▶ **Task to carry out**
Could you transcribe every entry below exactly, leaving out the pictures?

▶ **Provided data**

┏━━

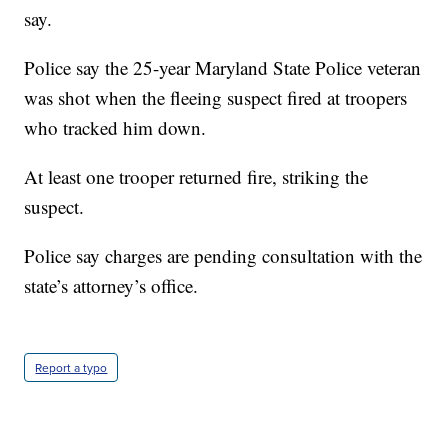
say.
Police say the 25-year Maryland State Police veteran
was shot when the fleeing suspect fired at troopers
who tracked him down.
At least one trooper returned fire, striking the
suspect.
Police say charges are pending consultation with the
state’s attorney’s office.
Report a typo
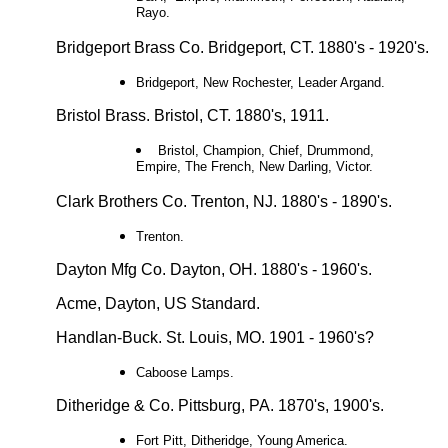
Rayo.
Bridgeport Brass Co. Bridgeport, CT. 1880's - 1920's.
Bridgeport, New Rochester, Leader Argand.
Bristol Brass. Bristol, CT. 1880's, 1911.
Bristol, Champion, Chief, Drummond,
Empire, The French, New Darling, Victor.
Clark Brothers Co. Trenton, NJ. 1880's - 1890's.
Trenton.
Dayton Mfg Co. Dayton, OH. 1880's - 1960's.
Acme, Dayton, US Standard.
Handlan-Buck. St. Louis, MO. 1901 - 1960's?
Caboose Lamps.
Ditheridge & Co. Pittsburg, PA. 1870's, 1900's.
Fort Pitt, Ditheridge, Young America.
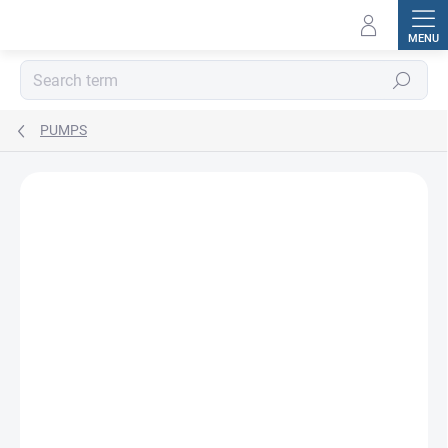
Skip
to
content
Search
PUMPS
BRAND:
CAT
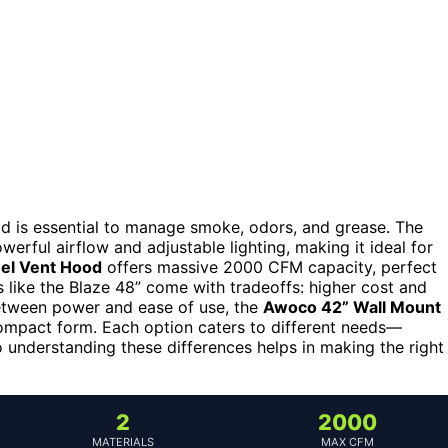
hood is essential to manage smoke, odors, and grease. The
werful airflow and adjustable lighting, making it ideal for
eel Vent Hood
offers massive 2000 CFM capacity, perfect
 like the Blaze 48” come with tradeoffs: higher cost and
between power and ease of use, the
Awoco 42” Wall Mount
compact form. Each option caters to different needs—
understanding these differences helps in making the right
2
2000
MATERIALS
MAX CFM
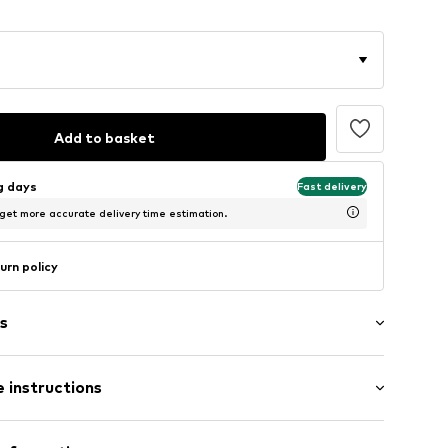
Add to basket
ng days
Fast delivery
 get more accurate delivery time estimation.
urn policy
s
 instructions
Upper material: Polyurethane - PUR, Polyester - PES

┗━━

▶ **Answer section**
say.
Police say the 25-year Maryland State Police veteran
was shot when the fleeing suspect fired at troopers
who tracked him down.
At least one trooper returned fire, striking the
suspect.
Police say charges are pending consultation with the
state’s attorney’s office.
Report a typo
Rayo.
Bridgeport Brass Co. Bridgeport, CT. 1880's - 1920's.
Bridgeport, New Rochester, Leader Argand.
Bristol Brass. Bristol, CT. 1880's, 1911.
Bristol, Champion, Chief, Drummond,
Empire, The French, New Darling, Victor.
Clark Brothers Co. Trenton, NJ. 1880's - 1890's.
Trenton.
Dayton Mfg Co. Dayton, OH. 1880's - 1960's.
Acme, Dayton, US Standard.
Handlan-Buck. St. Louis, MO. 1901 - 1960's?
Caboose Lamps.
Ditheridge & Co. Pittsburg, PA. 1870's, 1900's.
Fort Pitt, Ditheridge, Young America.
Skip
to
content
Search
PUMPS
BRAND:
CAT
hood is essential to manage smoke, odors, and grease. The
werful airflow and adjustable lighting, making it ideal for
eel Vent Hood
offers massive 2000 CFM capacity, perfect
 like the Blaze 48” come with tradeoffs: higher cost and
between power and ease of use, the
Awoco 42” Wall Mount
compact form. Each option caters to different needs—
understanding these differences helps in making the right
2
2000
MATERIALS
MAX CFM
Add to basket
ng days
Fast delivery
 get more accurate delivery time estimation.
urn policy
s
 instructions
Upper material: Polyurethane - PUR, Polyester - PES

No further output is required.